*PROBLEM TO WORK ON*: Pull every line from the records that has the word "icon" in it.

*Page layout parsing data*:
_ _ _ _ _ _ _

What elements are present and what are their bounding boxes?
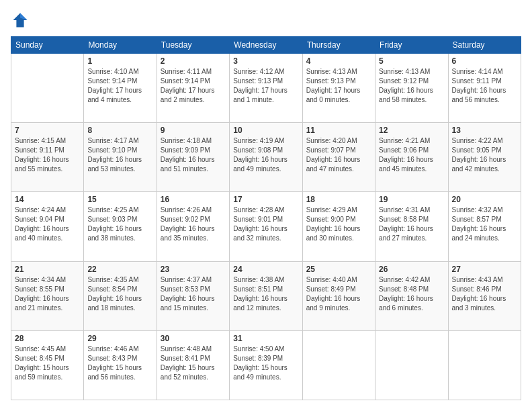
- day-number: 6: [452, 56, 517, 66]
- calendar-week-row: 1Sunrise: 4:10 AMSunset: 9:14 PMDaylight…: [11, 54, 521, 123]
- day-info: Sunrise: 4:28 AMSunset: 9:01 PMDaylight:…: [233, 205, 298, 243]
- day-number: 21: [15, 265, 80, 274]
- day-number: 5: [379, 56, 444, 66]
- day-info: Sunrise: 4:17 AMSunset: 9:10 PMDaylight:…: [87, 136, 152, 174]
- day-info: Sunrise: 4:29 AMSunset: 9:00 PMDaylight:…: [306, 205, 371, 243]
- calendar-cell: [11, 54, 84, 123]
- day-number: 22: [87, 265, 152, 274]
- day-info: Sunrise: 4:13 AMSunset: 9:12 PMDaylight:…: [379, 67, 444, 105]
- day-number: 9: [161, 126, 226, 135]
- logo-icon: [11, 11, 30, 30]
- day-info: Sunrise: 4:19 AMSunset: 9:08 PMDaylight:…: [233, 136, 298, 174]
- calendar-cell: 8Sunrise: 4:17 AMSunset: 9:10 PMDaylight…: [84, 123, 157, 192]
- col-wednesday: Wednesday: [230, 37, 302, 54]
- day-number: 19: [379, 195, 444, 204]
- day-info: Sunrise: 4:12 AMSunset: 9:13 PMDaylight:…: [233, 67, 298, 105]
- calendar-cell: 28Sunrise: 4:45 AMSunset: 8:45 PMDayligh…: [11, 330, 84, 400]
- day-info: Sunrise: 4:48 AMSunset: 8:41 PMDaylight:…: [161, 345, 226, 382]
- day-info: Sunrise: 4:11 AMSunset: 9:14 PMDaylight:…: [161, 67, 226, 105]
- calendar-cell: 5Sunrise: 4:13 AMSunset: 9:12 PMDaylight…: [375, 54, 448, 123]
- day-info: Sunrise: 4:18 AMSunset: 9:09 PMDaylight:…: [161, 136, 226, 174]
- col-saturday: Saturday: [448, 37, 521, 54]
- day-number: 18: [306, 195, 371, 204]
- calendar-cell: [375, 330, 448, 400]
- calendar-cell: 14Sunrise: 4:24 AMSunset: 9:04 PMDayligh…: [11, 192, 84, 261]
- day-number: 27: [452, 265, 517, 274]
- day-info: Sunrise: 4:21 AMSunset: 9:06 PMDaylight:…: [379, 136, 444, 174]
- calendar-cell: 31Sunrise: 4:50 AMSunset: 8:39 PMDayligh…: [230, 330, 302, 400]
- col-tuesday: Tuesday: [157, 37, 229, 54]
- header: [11, 11, 521, 30]
- logo: [11, 11, 32, 30]
- calendar-cell: 9Sunrise: 4:18 AMSunset: 9:09 PMDaylight…: [157, 123, 229, 192]
- calendar-header-row: Sunday Monday Tuesday Wednesday Thursday…: [11, 37, 521, 54]
- calendar-cell: 30Sunrise: 4:48 AMSunset: 8:41 PMDayligh…: [157, 330, 229, 400]
- day-info: Sunrise: 4:38 AMSunset: 8:51 PMDaylight:…: [233, 275, 298, 313]
- day-info: Sunrise: 4:40 AMSunset: 8:49 PMDaylight:…: [306, 275, 371, 313]
- day-number: 23: [161, 265, 226, 274]
- calendar-cell: 20Sunrise: 4:32 AMSunset: 8:57 PMDayligh…: [448, 192, 521, 261]
- calendar-week-row: 21Sunrise: 4:34 AMSunset: 8:55 PMDayligh…: [11, 261, 521, 330]
- calendar-cell: [302, 330, 375, 400]
- calendar-cell: 21Sunrise: 4:34 AMSunset: 8:55 PMDayligh…: [11, 261, 84, 330]
- day-number: 30: [161, 334, 226, 343]
- day-info: Sunrise: 4:15 AMSunset: 9:11 PMDaylight:…: [15, 136, 80, 174]
- day-number: 3: [233, 56, 298, 66]
- day-info: Sunrise: 4:10 AMSunset: 9:14 PMDaylight:…: [87, 67, 152, 105]
- day-number: 29: [87, 334, 152, 343]
- day-info: Sunrise: 4:34 AMSunset: 8:55 PMDaylight:…: [15, 275, 80, 313]
- day-number: 26: [379, 265, 444, 274]
- calendar-week-row: 7Sunrise: 4:15 AMSunset: 9:11 PMDaylight…: [11, 123, 521, 192]
- calendar-cell: 12Sunrise: 4:21 AMSunset: 9:06 PMDayligh…: [375, 123, 448, 192]
- calendar-cell: 7Sunrise: 4:15 AMSunset: 9:11 PMDaylight…: [11, 123, 84, 192]
- calendar-cell: 24Sunrise: 4:38 AMSunset: 8:51 PMDayligh…: [230, 261, 302, 330]
- day-info: Sunrise: 4:35 AMSunset: 8:54 PMDaylight:…: [87, 275, 152, 313]
- calendar-cell: 23Sunrise: 4:37 AMSunset: 8:53 PMDayligh…: [157, 261, 229, 330]
- day-number: 25: [306, 265, 371, 274]
- calendar-cell: 16Sunrise: 4:26 AMSunset: 9:02 PMDayligh…: [157, 192, 229, 261]
- day-info: Sunrise: 4:25 AMSunset: 9:03 PMDaylight:…: [87, 205, 152, 243]
- day-info: Sunrise: 4:24 AMSunset: 9:04 PMDaylight:…: [15, 205, 80, 243]
- calendar-cell: 29Sunrise: 4:46 AMSunset: 8:43 PMDayligh…: [84, 330, 157, 400]
- day-number: 17: [233, 195, 298, 204]
- day-number: 2: [161, 56, 226, 66]
- day-info: Sunrise: 4:45 AMSunset: 8:45 PMDaylight:…: [15, 345, 80, 382]
- calendar-cell: 22Sunrise: 4:35 AMSunset: 8:54 PMDayligh…: [84, 261, 157, 330]
- col-friday: Friday: [375, 37, 448, 54]
- day-info: Sunrise: 4:22 AMSunset: 9:05 PMDaylight:…: [452, 136, 517, 174]
- day-number: 10: [233, 126, 298, 135]
- day-info: Sunrise: 4:46 AMSunset: 8:43 PMDaylight:…: [87, 345, 152, 382]
- day-info: Sunrise: 4:13 AMSunset: 9:13 PMDaylight:…: [306, 67, 371, 105]
- calendar-cell: 27Sunrise: 4:43 AMSunset: 8:46 PMDayligh…: [448, 261, 521, 330]
- day-number: 14: [15, 195, 80, 204]
- day-info: Sunrise: 4:20 AMSunset: 9:07 PMDaylight:…: [306, 136, 371, 174]
- calendar-cell: 3Sunrise: 4:12 AMSunset: 9:13 PMDaylight…: [230, 54, 302, 123]
- day-number: 7: [15, 126, 80, 135]
- day-info: Sunrise: 4:37 AMSunset: 8:53 PMDaylight:…: [161, 275, 226, 313]
- day-number: 15: [87, 195, 152, 204]
- day-number: 28: [15, 334, 80, 343]
- day-number: 13: [452, 126, 517, 135]
- calendar-cell: 10Sunrise: 4:19 AMSunset: 9:08 PMDayligh…: [230, 123, 302, 192]
- calendar-cell: 4Sunrise: 4:13 AMSunset: 9:13 PMDaylight…: [302, 54, 375, 123]
- calendar-cell: 25Sunrise: 4:40 AMSunset: 8:49 PMDayligh…: [302, 261, 375, 330]
- day-number: 11: [306, 126, 371, 135]
- day-info: Sunrise: 4:14 AMSunset: 9:11 PMDaylight:…: [452, 67, 517, 105]
- day-number: 31: [233, 334, 298, 343]
- day-number: 12: [379, 126, 444, 135]
- calendar-cell: 17Sunrise: 4:28 AMSunset: 9:01 PMDayligh…: [230, 192, 302, 261]
- calendar-cell: 15Sunrise: 4:25 AMSunset: 9:03 PMDayligh…: [84, 192, 157, 261]
- calendar-table: Sunday Monday Tuesday Wednesday Thursday…: [11, 36, 521, 400]
- calendar-cell: 18Sunrise: 4:29 AMSunset: 9:00 PMDayligh…: [302, 192, 375, 261]
- calendar-cell: 13Sunrise: 4:22 AMSunset: 9:05 PMDayligh…: [448, 123, 521, 192]
- day-number: 4: [306, 56, 371, 66]
- calendar-week-row: 28Sunrise: 4:45 AMSunset: 8:45 PMDayligh…: [11, 330, 521, 400]
- calendar-cell: 19Sunrise: 4:31 AMSunset: 8:58 PMDayligh…: [375, 192, 448, 261]
- day-number: 20: [452, 195, 517, 204]
- day-number: 16: [161, 195, 226, 204]
- calendar-cell: [448, 330, 521, 400]
- day-info: Sunrise: 4:42 AMSunset: 8:48 PMDaylight:…: [379, 275, 444, 313]
- calendar-cell: 6Sunrise: 4:14 AMSunset: 9:11 PMDaylight…: [448, 54, 521, 123]
- day-info: Sunrise: 4:31 AMSunset: 8:58 PMDaylight:…: [379, 205, 444, 243]
- day-info: Sunrise: 4:50 AMSunset: 8:39 PMDaylight:…: [233, 345, 298, 382]
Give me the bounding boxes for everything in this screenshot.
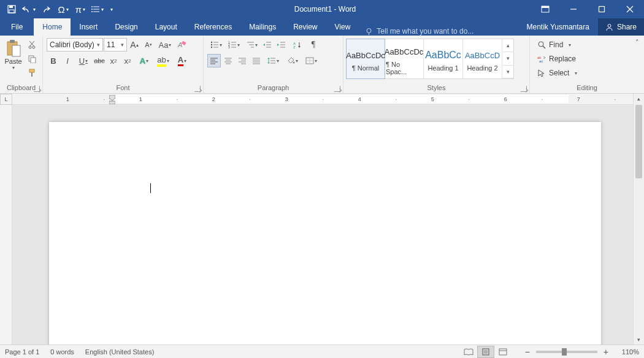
collapse-ribbon-button[interactable]: ˄: [632, 37, 642, 47]
align-right-button[interactable]: [236, 54, 249, 67]
highlight-button[interactable]: ab▾: [154, 54, 172, 67]
font-size-combo[interactable]: 11▾: [104, 38, 127, 51]
decrease-indent-button[interactable]: [261, 38, 274, 51]
format-painter-button[interactable]: [25, 66, 39, 80]
justify-button[interactable]: [250, 54, 263, 67]
qat-customize[interactable]: ▾: [107, 0, 115, 18]
read-mode-button[interactable]: [460, 346, 477, 358]
paste-button[interactable]: Paste ▾: [4, 38, 23, 80]
page-count[interactable]: Page 1 of 1: [5, 348, 39, 356]
save-button[interactable]: [4, 0, 20, 18]
vertical-scrollbar[interactable]: ▴ ▾: [633, 94, 644, 345]
scroll-thumb[interactable]: [635, 105, 642, 178]
show-marks-button[interactable]: ¶: [307, 38, 320, 51]
style-normal[interactable]: AaBbCcDc¶ Normal: [346, 39, 385, 79]
style-heading-1[interactable]: AaBbCcHeading 1: [424, 39, 463, 78]
styles-more-button[interactable]: ▾: [502, 66, 513, 78]
tab-insert[interactable]: Insert: [71, 18, 106, 36]
ribbon-options-button[interactable]: [531, 0, 559, 18]
find-button[interactable]: Find▾: [534, 38, 581, 51]
styles-dialog-launcher[interactable]: [521, 86, 527, 92]
shading-button[interactable]: ▾: [283, 54, 301, 67]
multilevel-list-button[interactable]: ▾: [243, 38, 260, 51]
scroll-down-button[interactable]: ▾: [634, 335, 644, 345]
minimize-button[interactable]: [559, 0, 588, 18]
font-label: Font: [43, 83, 203, 93]
tab-view[interactable]: View: [326, 18, 359, 36]
cut-button[interactable]: [25, 38, 39, 51]
subscript-button[interactable]: x2: [107, 54, 120, 67]
bullets-button[interactable]: ▾: [207, 38, 224, 51]
scissors-icon: [28, 40, 36, 49]
list-button[interactable]: ▾: [90, 0, 105, 18]
styles-down-button[interactable]: ▾: [502, 52, 513, 65]
canvas[interactable]: [12, 105, 633, 345]
tell-me-search[interactable]: Tell me what you want to do...: [365, 27, 473, 36]
zoom-slider[interactable]: [536, 351, 597, 353]
select-button[interactable]: Select▾: [534, 66, 581, 80]
clear-formatting-button[interactable]: A: [175, 38, 188, 51]
font-dialog-launcher[interactable]: [194, 86, 201, 92]
italic-button[interactable]: I: [61, 54, 74, 67]
tab-references[interactable]: References: [186, 18, 240, 36]
sort-button[interactable]: AZ: [289, 38, 306, 51]
style-heading-2[interactable]: AaBbCcDHeading 2: [463, 39, 502, 78]
style-no-spacing[interactable]: AaBbCcDc¶ No Spac...: [385, 39, 424, 78]
equation-button[interactable]: Ω▾: [55, 0, 71, 18]
styles-gallery[interactable]: AaBbCcDc¶ Normal AaBbCcDc¶ No Spac... Aa…: [346, 39, 514, 79]
account-name[interactable]: Mentik Yusmantara: [518, 18, 598, 36]
outdent-icon: [263, 41, 272, 48]
tab-file[interactable]: File: [0, 18, 34, 36]
multilevel-icon: [246, 41, 255, 48]
align-left-button[interactable]: [207, 54, 221, 67]
language[interactable]: English (United States): [85, 348, 155, 356]
scroll-up-button[interactable]: ▴: [634, 94, 644, 104]
page[interactable]: [49, 122, 601, 345]
tab-home[interactable]: Home: [34, 18, 71, 36]
zoom-out-button[interactable]: −: [523, 347, 532, 357]
font-color-button[interactable]: A▾: [173, 54, 191, 67]
undo-button[interactable]: ▾: [21, 0, 37, 18]
tab-design[interactable]: Design: [106, 18, 146, 36]
bullets-icon: [210, 41, 219, 48]
tab-review[interactable]: Review: [285, 18, 326, 36]
share-button[interactable]: Share: [598, 18, 644, 36]
zoom-knob[interactable]: [562, 348, 567, 356]
tab-mailings[interactable]: Mailings: [240, 18, 285, 36]
borders-button[interactable]: ▾: [302, 54, 320, 67]
svg-point-32: [210, 44, 212, 45]
zoom-level[interactable]: 110%: [615, 348, 639, 356]
clipboard-dialog-launcher[interactable]: [34, 86, 40, 92]
styles-up-button[interactable]: ▴: [502, 39, 513, 52]
replace-button[interactable]: abacReplace: [534, 52, 581, 66]
svg-point-7: [91, 9, 93, 10]
underline-button[interactable]: U▾: [75, 54, 92, 67]
change-case-button[interactable]: Aa▾: [156, 38, 174, 51]
close-button[interactable]: [616, 0, 644, 18]
numbering-icon: 123: [228, 41, 237, 48]
numbering-button[interactable]: 123▾: [225, 38, 242, 51]
maximize-button[interactable]: [588, 0, 616, 18]
paste-icon: [6, 39, 21, 58]
web-layout-button[interactable]: [494, 346, 512, 358]
font-name-combo[interactable]: Calibri (Body)▾: [47, 38, 103, 51]
zoom-in-button[interactable]: +: [601, 347, 611, 357]
tab-layout[interactable]: Layout: [147, 18, 186, 36]
paragraph-dialog-launcher[interactable]: [334, 86, 340, 92]
word-count[interactable]: 0 words: [50, 348, 74, 356]
redo-button[interactable]: [38, 0, 54, 18]
align-center-button[interactable]: [221, 54, 235, 67]
copy-button[interactable]: [25, 52, 39, 66]
strikethrough-button[interactable]: abc: [93, 54, 106, 67]
text-effects-button[interactable]: A▾: [135, 54, 153, 67]
line-spacing-button[interactable]: ▾: [264, 54, 282, 67]
symbols-button[interactable]: π▾: [72, 0, 88, 18]
print-layout-button[interactable]: [477, 346, 494, 358]
bold-button[interactable]: B: [47, 54, 60, 67]
shrink-font-button[interactable]: A▾: [142, 38, 155, 51]
grow-font-button[interactable]: A▴: [128, 38, 141, 51]
svg-point-22: [33, 46, 35, 48]
superscript-button[interactable]: x2: [121, 54, 134, 67]
vertical-ruler[interactable]: [0, 105, 12, 345]
increase-indent-button[interactable]: [275, 38, 288, 51]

_ _ _ _ _ _ _

*YOUR RESPONSE*:
- logo-icon: [11, 11, 30, 30]
scissors-icon: [28, 40, 36, 49]
outdent-icon: [263, 41, 272, 48]
multilevel-icon: [246, 41, 255, 48]
bullets-icon: [210, 41, 219, 48]
numbering-icon: 123: [228, 41, 237, 48]
paste-icon: [6, 39, 21, 58]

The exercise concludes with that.